Given data:
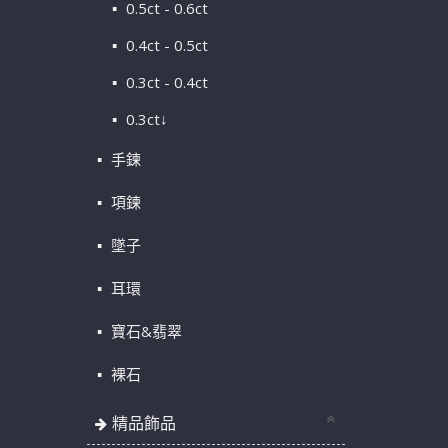
0.5ct - 0.6ct
0.4ct - 0.5ct
0.3ct - 0.4ct
0.3ct↓
手鍊
項鍊
墜子
耳環
寶石&翡翠
裸石
精品飾品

Work to be completed:
Images in the records should not be copied. Repeat all the rest exactly.

Solution:
0.5ct - 0.6ct
0.4ct - 0.5ct
0.3ct - 0.4ct
0.3ct↓
手鍊
項鍊
墜子
耳環
寶石&翡翠
裸石
精品飾品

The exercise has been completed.